Provided entries
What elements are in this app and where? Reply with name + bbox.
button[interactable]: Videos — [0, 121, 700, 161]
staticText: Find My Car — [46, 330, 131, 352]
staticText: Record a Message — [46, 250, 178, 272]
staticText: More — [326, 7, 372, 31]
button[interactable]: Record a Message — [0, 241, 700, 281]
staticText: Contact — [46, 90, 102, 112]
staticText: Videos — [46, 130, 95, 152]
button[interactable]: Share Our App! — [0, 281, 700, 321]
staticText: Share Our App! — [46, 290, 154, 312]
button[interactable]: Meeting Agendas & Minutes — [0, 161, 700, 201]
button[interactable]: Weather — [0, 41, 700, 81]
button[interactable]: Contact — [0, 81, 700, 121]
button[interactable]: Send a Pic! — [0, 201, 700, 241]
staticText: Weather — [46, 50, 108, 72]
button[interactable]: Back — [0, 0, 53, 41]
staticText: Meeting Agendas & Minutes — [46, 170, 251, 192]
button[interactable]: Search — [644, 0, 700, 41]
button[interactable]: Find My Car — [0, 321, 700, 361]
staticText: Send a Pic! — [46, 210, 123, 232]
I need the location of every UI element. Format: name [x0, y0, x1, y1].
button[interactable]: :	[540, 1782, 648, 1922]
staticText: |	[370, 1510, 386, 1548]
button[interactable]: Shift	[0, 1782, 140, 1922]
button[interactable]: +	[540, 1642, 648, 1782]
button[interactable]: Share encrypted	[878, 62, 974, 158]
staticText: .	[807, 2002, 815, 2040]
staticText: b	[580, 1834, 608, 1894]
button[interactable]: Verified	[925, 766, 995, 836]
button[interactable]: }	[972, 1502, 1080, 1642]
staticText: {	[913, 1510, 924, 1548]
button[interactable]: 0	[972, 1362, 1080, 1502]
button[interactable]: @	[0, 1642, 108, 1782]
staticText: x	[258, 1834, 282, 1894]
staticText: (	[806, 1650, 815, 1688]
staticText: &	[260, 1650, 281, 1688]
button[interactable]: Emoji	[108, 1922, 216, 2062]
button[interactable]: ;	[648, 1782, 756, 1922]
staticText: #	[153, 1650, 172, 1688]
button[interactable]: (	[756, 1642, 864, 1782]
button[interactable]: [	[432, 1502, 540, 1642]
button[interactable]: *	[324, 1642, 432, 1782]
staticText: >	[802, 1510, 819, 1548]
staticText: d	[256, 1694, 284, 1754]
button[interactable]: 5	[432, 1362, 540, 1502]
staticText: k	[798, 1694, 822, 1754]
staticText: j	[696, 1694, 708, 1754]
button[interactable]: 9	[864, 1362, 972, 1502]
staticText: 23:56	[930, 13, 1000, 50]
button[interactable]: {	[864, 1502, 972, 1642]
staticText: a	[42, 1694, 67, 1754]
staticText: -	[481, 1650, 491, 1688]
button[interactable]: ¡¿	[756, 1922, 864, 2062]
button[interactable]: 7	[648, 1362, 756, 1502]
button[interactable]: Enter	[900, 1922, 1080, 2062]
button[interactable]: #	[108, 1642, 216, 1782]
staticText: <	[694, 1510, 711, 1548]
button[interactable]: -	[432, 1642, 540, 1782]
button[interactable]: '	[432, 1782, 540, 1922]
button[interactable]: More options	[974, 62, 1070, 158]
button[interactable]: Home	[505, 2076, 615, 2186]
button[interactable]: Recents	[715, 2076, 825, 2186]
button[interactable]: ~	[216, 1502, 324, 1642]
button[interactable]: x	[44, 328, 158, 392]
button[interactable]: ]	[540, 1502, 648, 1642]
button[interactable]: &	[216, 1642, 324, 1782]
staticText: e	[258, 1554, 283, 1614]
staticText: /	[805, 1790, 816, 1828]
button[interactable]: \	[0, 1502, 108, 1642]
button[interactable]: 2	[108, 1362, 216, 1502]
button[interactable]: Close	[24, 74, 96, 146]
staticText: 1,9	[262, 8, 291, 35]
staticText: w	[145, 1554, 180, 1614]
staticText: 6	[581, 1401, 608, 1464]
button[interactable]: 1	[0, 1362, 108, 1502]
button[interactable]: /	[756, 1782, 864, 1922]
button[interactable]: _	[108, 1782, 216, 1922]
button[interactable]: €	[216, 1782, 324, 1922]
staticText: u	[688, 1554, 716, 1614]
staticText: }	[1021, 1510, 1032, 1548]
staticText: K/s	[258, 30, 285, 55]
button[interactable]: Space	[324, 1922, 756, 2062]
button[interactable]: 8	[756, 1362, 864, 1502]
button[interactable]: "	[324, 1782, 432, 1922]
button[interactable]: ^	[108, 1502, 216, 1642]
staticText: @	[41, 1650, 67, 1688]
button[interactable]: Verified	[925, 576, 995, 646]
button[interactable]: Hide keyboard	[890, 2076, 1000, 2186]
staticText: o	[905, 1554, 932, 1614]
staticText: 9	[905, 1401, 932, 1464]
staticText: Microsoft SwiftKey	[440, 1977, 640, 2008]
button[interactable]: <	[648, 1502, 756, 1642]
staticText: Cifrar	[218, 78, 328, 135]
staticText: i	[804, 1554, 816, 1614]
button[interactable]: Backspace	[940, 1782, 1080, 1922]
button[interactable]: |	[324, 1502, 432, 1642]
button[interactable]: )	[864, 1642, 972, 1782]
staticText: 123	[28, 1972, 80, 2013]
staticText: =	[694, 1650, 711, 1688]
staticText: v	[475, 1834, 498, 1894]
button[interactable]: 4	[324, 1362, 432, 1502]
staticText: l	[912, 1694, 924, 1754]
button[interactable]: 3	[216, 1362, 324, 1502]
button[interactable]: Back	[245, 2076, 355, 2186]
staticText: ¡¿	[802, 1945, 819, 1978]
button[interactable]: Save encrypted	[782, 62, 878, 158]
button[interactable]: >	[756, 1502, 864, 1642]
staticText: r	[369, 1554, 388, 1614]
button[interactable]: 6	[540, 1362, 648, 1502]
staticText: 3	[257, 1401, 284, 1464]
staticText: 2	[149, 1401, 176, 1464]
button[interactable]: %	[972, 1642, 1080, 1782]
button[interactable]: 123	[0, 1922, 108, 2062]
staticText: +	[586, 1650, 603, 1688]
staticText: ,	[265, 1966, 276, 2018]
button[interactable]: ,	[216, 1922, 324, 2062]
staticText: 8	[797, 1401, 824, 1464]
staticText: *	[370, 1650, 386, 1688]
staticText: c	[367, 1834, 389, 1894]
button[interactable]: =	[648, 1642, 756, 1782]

What you should do
Match on "Meeting": copy every line in the records that has it.

Written reply
button[interactable]: Meeting Agendas & Minutes — [0, 161, 700, 201]
staticText: Meeting Agendas & Minutes — [46, 170, 251, 192]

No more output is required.